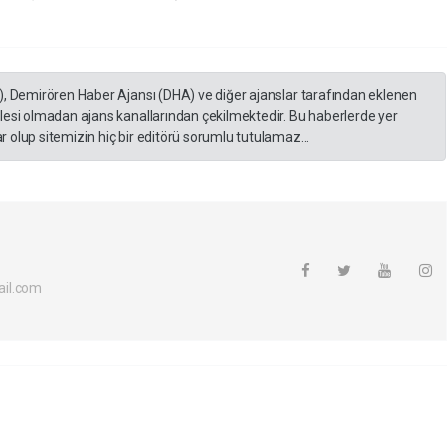
), Demirören Haber Ajansı (DHA) ve diğer ajanslar tarafından eklenen
lesi olmadan ajans kanallarından çekilmektedir. Bu haberlerde yer
 olup sitemizin hiç bir editörü sorumlu tutulamaz...
il.com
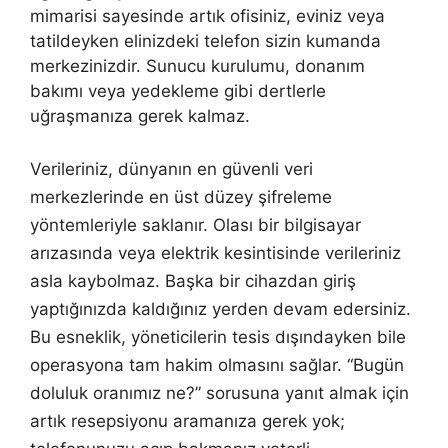
mimarisi sayesinde artık ofisiniz, eviniz veya
tatildeyken elinizdeki telefon sizin kumanda
merkezinizdir. Sunucu kurulumu, donanım
bakımı veya yedekleme gibi dertlerle
uğraşmanıza gerek kalmaz.
Verileriniz, dünyanın en güvenli veri
merkezlerinde en üst düzey şifreleme
yöntemleriyle saklanır. Olası bir bilgisayar
arızasında veya elektrik kesintisinde verileriniz
asla kaybolmaz. Başka bir cihazdan giriş
yaptığınızda kaldığınız yerden devam edersiniz.
Bu esneklik, yöneticilerin tesis dışındayken bile
operasyona tam hakim olmasını sağlar. “Bugün
doluluk oranımız ne?” sorusuna yanıt almak için
artık resepsiyonu aramanıza gerek yok;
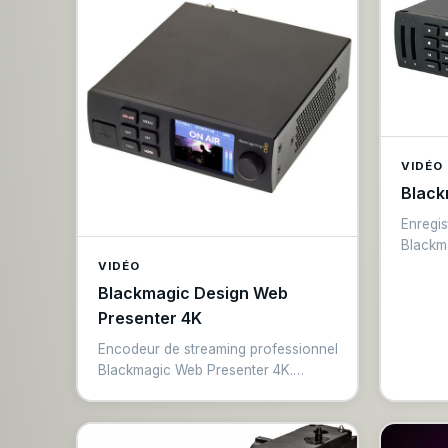
grands. Les deux rangées et les
chroma
boutons d’entrée offrent des
multimé
affichages LCD pour la
HD ind
personnalisation des libellés. Chaque
SuperS
rangée dispose d’un bus de sélection
égaleme
indépendant !
et d’un
canaux 
dynami
VIDÉO
Black
Enregis
Blackm
Enregi
VIDÉO
ProRes
Blackmagic Design Web
Entrées
Presenter 4K
Contrôl
Encodeur de streaming professionnel
intégra
Blackmagic Web Presenter 4K.
playbac
Convertit signal SDI 12G ou HDMI en
flux USB haute qualité pour
streaming vers YouTube, Twitch,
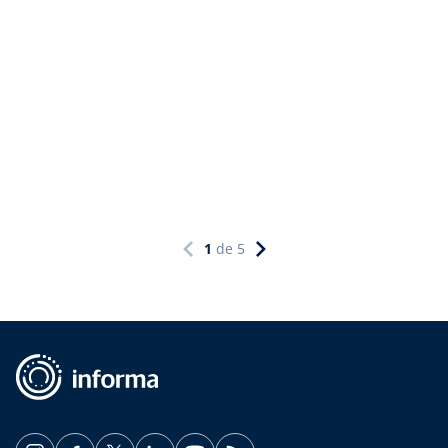
1
de
5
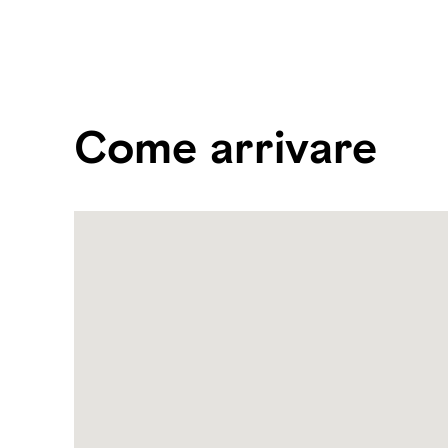
Come arrivare
Name:
Warehouse421
Address:
Mina
Zayed,
Abu
Dhabi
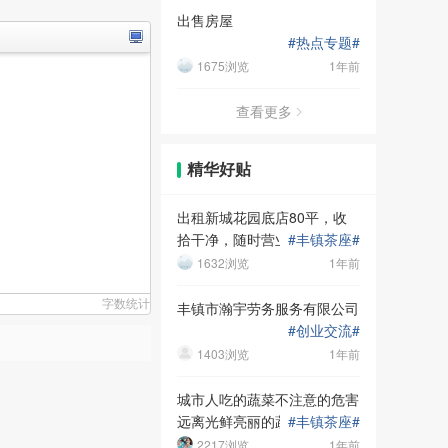
出售房屋
#
热点专题
#
1675浏览
1年前
查看更多
精华好贴
出租新城花园底店80平，收
拾干净，随时营业
#
丰镇茶座
#
1632浏览
1年前
字数统计
丰镇市瀚宇劳务服务有限公司
#
创业交流
#
1403浏览
1年前
城市人吃的蔬菜不注意的危害
远离光鲜亮丽的蔬菜水潜在危
#
丰镇茶座
#
害
2217浏览
1年前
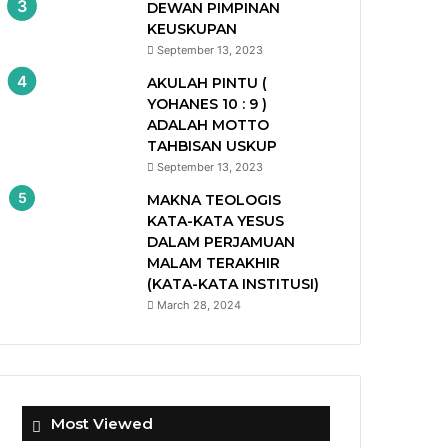
DEWAN PIMPINAN
KEUSKUPAN
September 13, 2023
AKULAH PINTU (
YOHANES 10 : 9 )
ADALAH MOTTO
TAHBISAN USKUP
September 13, 2023
MAKNA TEOLOGIS
KATA-KATA YESUS
DALAM PERJAMUAN
MALAM TERAKHIR
(KATA-KATA INSTITUSI)
March 28, 2024
Most Viewed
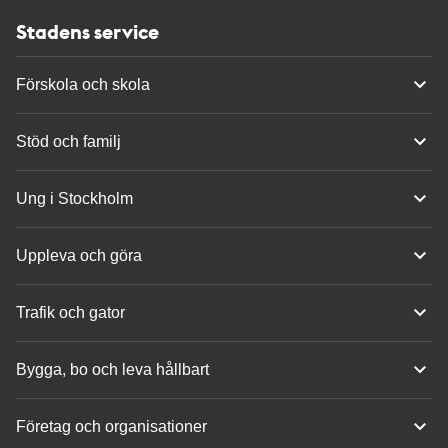
Stadens service
Förskola och skola
Stöd och familj
Ung i Stockholm
Uppleva och göra
Trafik och gator
Bygga, bo och leva hållbart
Företag och organisationer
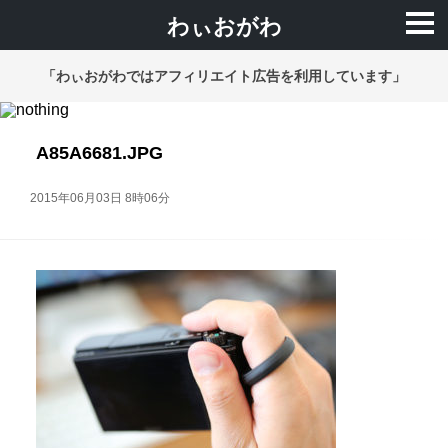
わぃおがわ
「わぃおがわではアフィリエイト広告を利用しています」
A85A6681.JPG
2015年06月03日 8時06分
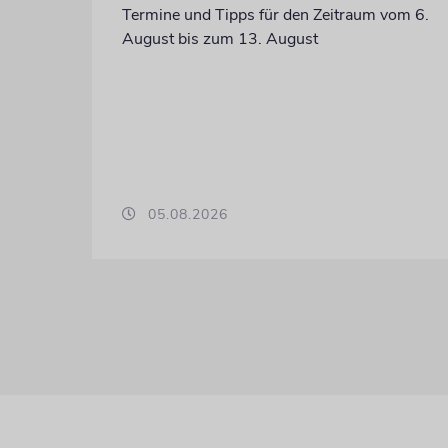
Termine und Tipps für den Zeitraum vom 6.
August bis zum 13. August
05.08.2026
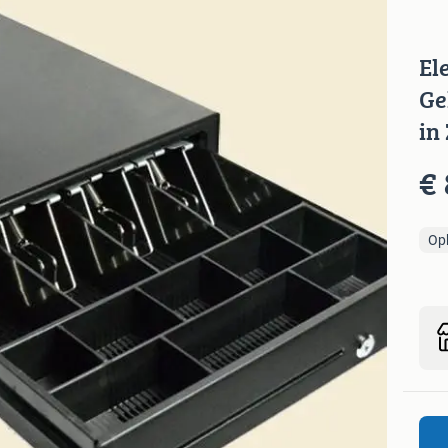
El
Ge
in
€ 
Op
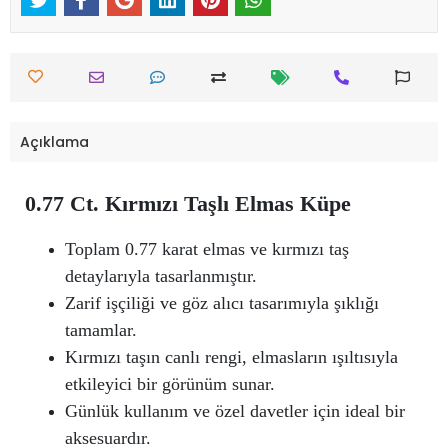
Açıklama
0.77 Ct. Kırmızı Taşlı Elmas Küpe
Toplam 0.77 karat elmas ve kırmızı taş
detaylarıyla tasarlanmıştır.
Zarif işçiliği ve göz alıcı tasarımıyla şıklığı
tamamlar.
Kırmızı taşın canlı rengi, elmasların ışıltısıyla
etkileyici bir görünüm sunar.
Günlük kullanım ve özel davetler için ideal bir
aksesuardır.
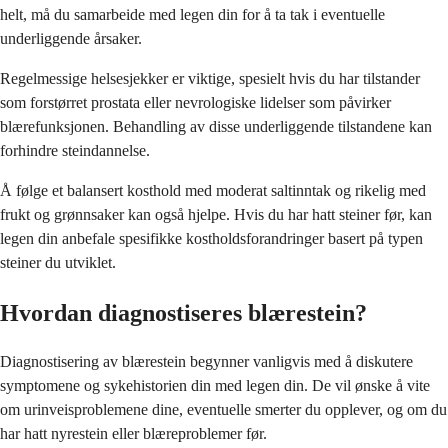
helt, må du samarbeide med legen din for å ta tak i eventuelle
underliggende årsaker.
Regelmessige helsesjekker er viktige, spesielt hvis du har tilstander
som forstørret prostata eller nevrologiske lidelser som påvirker
blærefunksjonen. Behandling av disse underliggende tilstandene kan
forhindre steindannelse.
Å følge et balansert kosthold med moderat saltinntak og rikelig med
frukt og grønnsaker kan også hjelpe. Hvis du har hatt steiner før, kan
legen din anbefale spesifikke kostholdsforandringer basert på typen
steiner du utviklet.
Hvordan diagnostiseres blærestein?
Diagnostisering av blærestein begynner vanligvis med å diskutere
symptomene og sykehistorien din med legen din. De vil ønske å vite
om urinveisproblemene dine, eventuelle smerter du opplever, og om du
har hatt nyrestein eller blæreproblemer før.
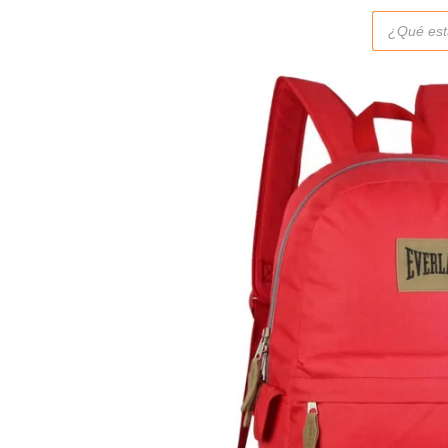
Búsqueda
de
productos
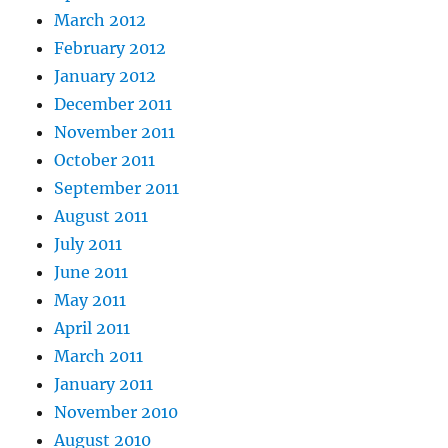
March 2012
February 2012
January 2012
December 2011
November 2011
October 2011
September 2011
August 2011
July 2011
June 2011
May 2011
April 2011
March 2011
January 2011
November 2010
August 2010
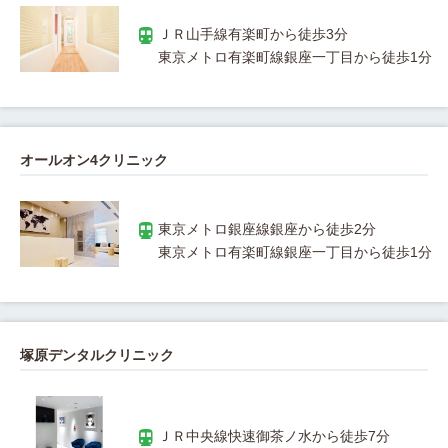
オールオン4クリニック
塚原デンタルクリニック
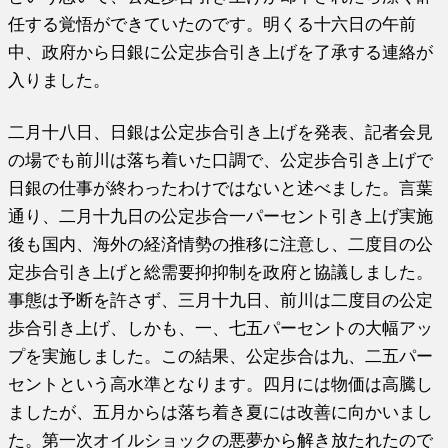
任する覚悟ができていたのです。明くる十六日の午前
中、政府から日銀に公定歩合引き上げを了承する連絡が
入りました。
二月十八日、日銀は公定歩合引き上げを発表、記者会見
の場でも前川は落ち着いた口調で、公定歩合引き上げで
日銀の仕事が終わったわけではないと述べました。言葉
通り、二月十九日の公定歩合一パーセント引き上げ実施
後も国内、海外の経済情勢の推移に注意し、二度目の公
定歩合引き上げと総需要抑抑制を政府と協議しました。
事態は予断を許さず、三月十九日、前川は二度目の公定
歩合引き上げ、しかも、一、七五パーセントの大幅アッ
プを実施しました。この結果、公定歩合は九、二五パー
セントという高水準となります。四月には物価は高騰し
ましたが、五月からは落ち着き夏には改善に向かいまし
た。第一次オイルショックの悪夢から解き放たれたので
-----
# ABOUT THIS TASK
Write out each line above that contains the word "hatt".

# WRITTEN REPLY
frukt og grønnsaker kan også hjelpe. Hvis du har hatt steiner før, kan
har hatt nyrestein eller blæreproblemer før.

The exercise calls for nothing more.